Let $R = \mathbb{C}[x,y]$. Then $R/Rx$ is isomorphic to $\mathbb{C}[y]$.
My Proof
$R = ax+by+c , a,b,c \in \mathbb{C}$ and $Rx = (ax+by+c)x , a,b,c \in \mathbb{C}$
So, $$R/(R\cdot x) = (ax+by+c) + (a'x+b'y+c')x, a,b,c a',b',c' \in \mathbb{C}$$ $$ = by+c + (a'x+b'y+(c'+a))x, a,b,c a',b',c' \in \mathbb{C}$$ So the set of cosets of $R/(R\cdot x)$ is clearly isomorphic to $\mathbb{C}[y]$.

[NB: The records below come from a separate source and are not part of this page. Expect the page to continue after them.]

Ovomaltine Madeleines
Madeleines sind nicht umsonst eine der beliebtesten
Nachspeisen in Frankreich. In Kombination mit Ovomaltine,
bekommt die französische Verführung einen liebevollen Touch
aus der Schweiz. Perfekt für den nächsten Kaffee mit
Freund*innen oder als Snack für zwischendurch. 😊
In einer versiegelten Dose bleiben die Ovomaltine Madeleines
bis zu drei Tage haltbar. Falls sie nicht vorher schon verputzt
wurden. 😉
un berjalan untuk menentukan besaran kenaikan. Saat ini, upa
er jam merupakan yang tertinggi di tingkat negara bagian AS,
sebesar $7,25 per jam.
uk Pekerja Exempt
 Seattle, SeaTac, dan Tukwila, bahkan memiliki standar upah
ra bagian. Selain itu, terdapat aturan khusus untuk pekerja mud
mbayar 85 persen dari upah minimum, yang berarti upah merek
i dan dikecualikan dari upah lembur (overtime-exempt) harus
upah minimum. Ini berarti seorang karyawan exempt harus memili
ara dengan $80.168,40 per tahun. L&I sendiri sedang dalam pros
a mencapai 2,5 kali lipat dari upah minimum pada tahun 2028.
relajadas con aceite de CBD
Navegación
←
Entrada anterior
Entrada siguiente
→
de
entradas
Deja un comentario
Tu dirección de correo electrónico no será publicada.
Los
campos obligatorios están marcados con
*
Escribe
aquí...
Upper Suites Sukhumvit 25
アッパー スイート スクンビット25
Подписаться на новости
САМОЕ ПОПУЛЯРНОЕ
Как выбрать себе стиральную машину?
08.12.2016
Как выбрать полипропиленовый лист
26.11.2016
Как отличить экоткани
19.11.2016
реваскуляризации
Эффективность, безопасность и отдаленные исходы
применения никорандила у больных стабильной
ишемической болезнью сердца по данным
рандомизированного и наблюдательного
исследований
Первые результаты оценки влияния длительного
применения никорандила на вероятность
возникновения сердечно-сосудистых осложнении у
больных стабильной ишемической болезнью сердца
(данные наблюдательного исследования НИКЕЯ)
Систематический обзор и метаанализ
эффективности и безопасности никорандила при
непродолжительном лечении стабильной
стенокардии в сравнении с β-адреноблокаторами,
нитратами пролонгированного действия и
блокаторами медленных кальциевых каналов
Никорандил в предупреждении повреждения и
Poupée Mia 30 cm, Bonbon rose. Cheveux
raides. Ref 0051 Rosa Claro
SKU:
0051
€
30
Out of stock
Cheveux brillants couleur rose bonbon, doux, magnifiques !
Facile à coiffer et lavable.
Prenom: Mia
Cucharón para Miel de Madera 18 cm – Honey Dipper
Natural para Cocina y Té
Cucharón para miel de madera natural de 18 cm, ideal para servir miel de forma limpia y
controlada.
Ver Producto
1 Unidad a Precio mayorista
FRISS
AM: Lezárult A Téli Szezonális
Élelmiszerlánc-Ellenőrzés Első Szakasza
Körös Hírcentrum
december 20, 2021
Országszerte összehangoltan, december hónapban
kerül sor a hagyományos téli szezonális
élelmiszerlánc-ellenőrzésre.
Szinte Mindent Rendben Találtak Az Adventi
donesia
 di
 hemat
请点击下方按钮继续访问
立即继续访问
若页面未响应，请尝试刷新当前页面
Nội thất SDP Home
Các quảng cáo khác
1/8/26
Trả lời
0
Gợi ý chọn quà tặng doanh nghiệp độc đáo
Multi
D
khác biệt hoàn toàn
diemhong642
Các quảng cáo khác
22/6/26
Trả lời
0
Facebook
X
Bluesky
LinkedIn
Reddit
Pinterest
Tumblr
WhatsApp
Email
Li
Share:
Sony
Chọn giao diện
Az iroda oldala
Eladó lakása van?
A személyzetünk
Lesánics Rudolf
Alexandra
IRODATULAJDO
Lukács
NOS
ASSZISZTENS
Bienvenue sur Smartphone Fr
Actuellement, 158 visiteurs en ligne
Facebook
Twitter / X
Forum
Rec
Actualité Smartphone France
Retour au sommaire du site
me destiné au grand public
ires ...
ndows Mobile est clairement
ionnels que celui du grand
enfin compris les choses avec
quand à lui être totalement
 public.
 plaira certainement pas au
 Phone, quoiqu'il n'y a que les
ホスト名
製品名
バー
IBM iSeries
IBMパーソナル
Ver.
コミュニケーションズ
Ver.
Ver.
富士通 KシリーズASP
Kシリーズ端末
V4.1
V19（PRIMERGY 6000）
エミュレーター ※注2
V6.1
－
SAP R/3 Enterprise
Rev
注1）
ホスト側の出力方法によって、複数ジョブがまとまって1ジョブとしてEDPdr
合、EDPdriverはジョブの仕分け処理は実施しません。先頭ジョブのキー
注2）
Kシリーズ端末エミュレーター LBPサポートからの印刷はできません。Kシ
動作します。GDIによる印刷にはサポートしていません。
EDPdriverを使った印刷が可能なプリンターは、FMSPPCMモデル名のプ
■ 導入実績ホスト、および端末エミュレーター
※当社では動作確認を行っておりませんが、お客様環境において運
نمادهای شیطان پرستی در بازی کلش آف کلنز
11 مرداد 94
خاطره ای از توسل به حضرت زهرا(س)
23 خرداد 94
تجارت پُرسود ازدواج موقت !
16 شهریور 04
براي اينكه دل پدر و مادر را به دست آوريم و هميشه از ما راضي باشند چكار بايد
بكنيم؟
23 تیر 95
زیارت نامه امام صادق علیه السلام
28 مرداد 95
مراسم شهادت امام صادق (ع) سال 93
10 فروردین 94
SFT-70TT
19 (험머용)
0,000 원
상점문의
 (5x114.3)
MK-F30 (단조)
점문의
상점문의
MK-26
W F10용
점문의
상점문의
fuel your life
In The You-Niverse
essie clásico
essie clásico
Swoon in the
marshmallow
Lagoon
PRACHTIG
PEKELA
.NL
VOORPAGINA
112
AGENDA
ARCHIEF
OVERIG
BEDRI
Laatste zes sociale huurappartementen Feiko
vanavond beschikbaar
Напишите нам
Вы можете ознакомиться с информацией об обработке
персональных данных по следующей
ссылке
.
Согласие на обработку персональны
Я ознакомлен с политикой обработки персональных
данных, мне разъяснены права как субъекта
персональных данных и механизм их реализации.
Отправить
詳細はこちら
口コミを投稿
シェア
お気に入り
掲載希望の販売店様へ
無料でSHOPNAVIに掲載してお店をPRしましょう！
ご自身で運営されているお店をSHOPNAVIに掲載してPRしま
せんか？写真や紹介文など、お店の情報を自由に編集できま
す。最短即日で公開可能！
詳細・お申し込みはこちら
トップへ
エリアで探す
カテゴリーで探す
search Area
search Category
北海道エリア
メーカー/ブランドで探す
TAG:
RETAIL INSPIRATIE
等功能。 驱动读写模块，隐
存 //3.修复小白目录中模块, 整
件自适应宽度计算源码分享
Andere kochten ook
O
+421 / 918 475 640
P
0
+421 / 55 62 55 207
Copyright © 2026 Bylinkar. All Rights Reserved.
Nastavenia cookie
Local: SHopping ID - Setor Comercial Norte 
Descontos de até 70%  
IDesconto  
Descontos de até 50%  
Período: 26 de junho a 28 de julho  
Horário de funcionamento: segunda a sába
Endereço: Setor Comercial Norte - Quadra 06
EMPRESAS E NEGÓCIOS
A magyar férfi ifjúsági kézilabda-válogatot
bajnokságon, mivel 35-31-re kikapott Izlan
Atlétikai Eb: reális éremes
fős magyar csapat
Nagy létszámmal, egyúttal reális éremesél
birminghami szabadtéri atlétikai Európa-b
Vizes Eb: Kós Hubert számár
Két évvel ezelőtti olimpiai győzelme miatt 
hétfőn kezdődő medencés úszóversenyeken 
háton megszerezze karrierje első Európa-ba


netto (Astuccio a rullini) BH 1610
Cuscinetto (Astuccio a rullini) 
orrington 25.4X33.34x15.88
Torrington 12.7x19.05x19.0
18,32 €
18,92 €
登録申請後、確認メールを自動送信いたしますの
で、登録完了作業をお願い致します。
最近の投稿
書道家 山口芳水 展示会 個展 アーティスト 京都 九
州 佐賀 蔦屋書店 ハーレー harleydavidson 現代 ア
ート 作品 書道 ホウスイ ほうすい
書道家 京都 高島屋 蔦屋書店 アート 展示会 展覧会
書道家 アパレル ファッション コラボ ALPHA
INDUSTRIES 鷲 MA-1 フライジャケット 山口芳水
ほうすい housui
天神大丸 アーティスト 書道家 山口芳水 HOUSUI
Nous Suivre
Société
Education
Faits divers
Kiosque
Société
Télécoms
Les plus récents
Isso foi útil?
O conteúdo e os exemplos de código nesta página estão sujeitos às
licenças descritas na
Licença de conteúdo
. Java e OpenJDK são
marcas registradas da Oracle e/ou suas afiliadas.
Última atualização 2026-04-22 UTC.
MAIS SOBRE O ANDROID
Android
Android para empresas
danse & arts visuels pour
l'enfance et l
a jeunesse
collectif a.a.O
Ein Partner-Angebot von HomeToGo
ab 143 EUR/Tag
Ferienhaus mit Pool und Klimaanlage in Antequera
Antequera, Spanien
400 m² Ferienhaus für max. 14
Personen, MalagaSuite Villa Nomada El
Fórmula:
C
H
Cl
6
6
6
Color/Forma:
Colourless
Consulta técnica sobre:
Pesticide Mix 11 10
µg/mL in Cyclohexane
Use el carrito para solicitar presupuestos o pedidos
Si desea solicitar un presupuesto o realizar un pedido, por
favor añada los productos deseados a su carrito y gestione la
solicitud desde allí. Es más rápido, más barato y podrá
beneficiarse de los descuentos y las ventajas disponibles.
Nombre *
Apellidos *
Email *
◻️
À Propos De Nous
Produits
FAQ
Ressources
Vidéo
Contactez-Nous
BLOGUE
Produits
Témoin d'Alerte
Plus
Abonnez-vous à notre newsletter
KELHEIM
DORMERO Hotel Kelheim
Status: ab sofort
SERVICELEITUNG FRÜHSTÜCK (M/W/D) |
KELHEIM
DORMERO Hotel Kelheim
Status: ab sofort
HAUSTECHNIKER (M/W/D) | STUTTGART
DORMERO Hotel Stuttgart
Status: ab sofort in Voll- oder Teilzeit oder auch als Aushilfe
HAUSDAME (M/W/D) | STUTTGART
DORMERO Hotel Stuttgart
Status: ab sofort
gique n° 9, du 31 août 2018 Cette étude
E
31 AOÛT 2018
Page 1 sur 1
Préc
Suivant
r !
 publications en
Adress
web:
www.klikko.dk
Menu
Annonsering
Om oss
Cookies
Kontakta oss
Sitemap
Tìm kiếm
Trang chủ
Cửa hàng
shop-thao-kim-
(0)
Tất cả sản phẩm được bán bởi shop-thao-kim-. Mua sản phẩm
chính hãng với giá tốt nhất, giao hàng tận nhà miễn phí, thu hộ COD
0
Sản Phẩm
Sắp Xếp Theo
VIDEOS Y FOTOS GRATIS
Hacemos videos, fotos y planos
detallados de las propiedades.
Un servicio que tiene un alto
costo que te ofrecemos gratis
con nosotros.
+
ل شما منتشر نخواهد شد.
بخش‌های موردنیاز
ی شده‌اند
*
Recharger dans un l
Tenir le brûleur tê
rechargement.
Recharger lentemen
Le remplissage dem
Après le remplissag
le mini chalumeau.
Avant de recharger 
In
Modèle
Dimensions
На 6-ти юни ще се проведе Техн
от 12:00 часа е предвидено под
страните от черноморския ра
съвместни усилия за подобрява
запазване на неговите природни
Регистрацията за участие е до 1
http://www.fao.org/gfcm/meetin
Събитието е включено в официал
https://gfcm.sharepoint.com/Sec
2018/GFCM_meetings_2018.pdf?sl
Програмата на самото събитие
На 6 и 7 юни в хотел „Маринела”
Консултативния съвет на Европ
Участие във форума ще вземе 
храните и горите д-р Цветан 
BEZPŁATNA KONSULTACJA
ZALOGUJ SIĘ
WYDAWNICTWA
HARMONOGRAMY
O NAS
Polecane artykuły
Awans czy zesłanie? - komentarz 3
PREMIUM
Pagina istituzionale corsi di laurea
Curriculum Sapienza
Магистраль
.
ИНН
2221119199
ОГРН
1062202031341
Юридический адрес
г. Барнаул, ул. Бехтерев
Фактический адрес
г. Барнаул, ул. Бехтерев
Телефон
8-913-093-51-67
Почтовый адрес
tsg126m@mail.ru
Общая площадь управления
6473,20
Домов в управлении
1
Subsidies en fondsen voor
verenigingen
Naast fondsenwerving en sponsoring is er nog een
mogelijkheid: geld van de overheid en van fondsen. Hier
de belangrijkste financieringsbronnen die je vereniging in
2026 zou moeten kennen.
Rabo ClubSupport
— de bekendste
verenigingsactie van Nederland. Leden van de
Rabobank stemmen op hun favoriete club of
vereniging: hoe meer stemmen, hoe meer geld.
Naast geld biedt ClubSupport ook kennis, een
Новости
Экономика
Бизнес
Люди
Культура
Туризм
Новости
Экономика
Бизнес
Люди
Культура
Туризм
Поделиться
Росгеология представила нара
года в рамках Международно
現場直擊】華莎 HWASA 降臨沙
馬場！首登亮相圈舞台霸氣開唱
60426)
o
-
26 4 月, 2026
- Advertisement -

This argument feels incredible handwavy. Is there a more rigorous way to prove this?
(I know in some cases defining an appropriate ring homomorphism and finding the kernel gives us the isomorphism by the first isomorphism theorem, but I couldn't find a homomorphism that worked.)
Hint. Can you prove that \begin{align*} \Phi:\mathbf{C}[X,Y] &\longrightarrow \mathbf{C}[Y] \\ f(X,Y) &\longmapsto f(0,Y) \end{align*} is a surjective ring homomorphism? Its kernel is exactly $(X)\subset \mathbf{C}[X,Y]$ (why?). Now you are ready to use the first isomorphism theorem.